■ Records to use
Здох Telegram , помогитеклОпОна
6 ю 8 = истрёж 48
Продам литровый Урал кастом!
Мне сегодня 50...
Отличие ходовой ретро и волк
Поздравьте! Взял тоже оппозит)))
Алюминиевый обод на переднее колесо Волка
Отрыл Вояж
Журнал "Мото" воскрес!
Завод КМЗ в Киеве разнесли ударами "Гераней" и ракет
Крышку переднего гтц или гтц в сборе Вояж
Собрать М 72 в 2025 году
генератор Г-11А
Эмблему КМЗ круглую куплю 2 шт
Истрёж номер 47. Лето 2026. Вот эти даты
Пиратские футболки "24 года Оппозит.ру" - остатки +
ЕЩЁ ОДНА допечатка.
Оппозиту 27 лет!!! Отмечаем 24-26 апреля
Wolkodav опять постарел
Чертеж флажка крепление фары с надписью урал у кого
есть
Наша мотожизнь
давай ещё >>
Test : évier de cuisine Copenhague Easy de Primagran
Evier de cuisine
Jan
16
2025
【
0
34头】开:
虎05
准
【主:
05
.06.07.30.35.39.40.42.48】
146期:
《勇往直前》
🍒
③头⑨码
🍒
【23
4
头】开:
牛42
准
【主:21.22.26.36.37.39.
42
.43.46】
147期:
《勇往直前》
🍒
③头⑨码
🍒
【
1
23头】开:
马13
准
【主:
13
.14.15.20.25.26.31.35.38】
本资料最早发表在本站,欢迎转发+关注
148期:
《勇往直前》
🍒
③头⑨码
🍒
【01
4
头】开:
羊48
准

■ Problem requirements
The response must repeat exactly the lines from the top of the material through the line containing "Завод КМЗ в", both included, with no other output.

■ Finished exercise
Здох Telegram , помогитеклОпОна
6 ю 8 = истрёж 48
Продам литровый Урал кастом!
Мне сегодня 50...
Отличие ходовой ретро и волк
Поздравьте! Взял тоже оппозит)))
Алюминиевый обод на переднее колесо Волка
Отрыл Вояж
Журнал "Мото" воскрес!
Завод КМЗ в Киеве разнесли ударами "Гераней" и ракет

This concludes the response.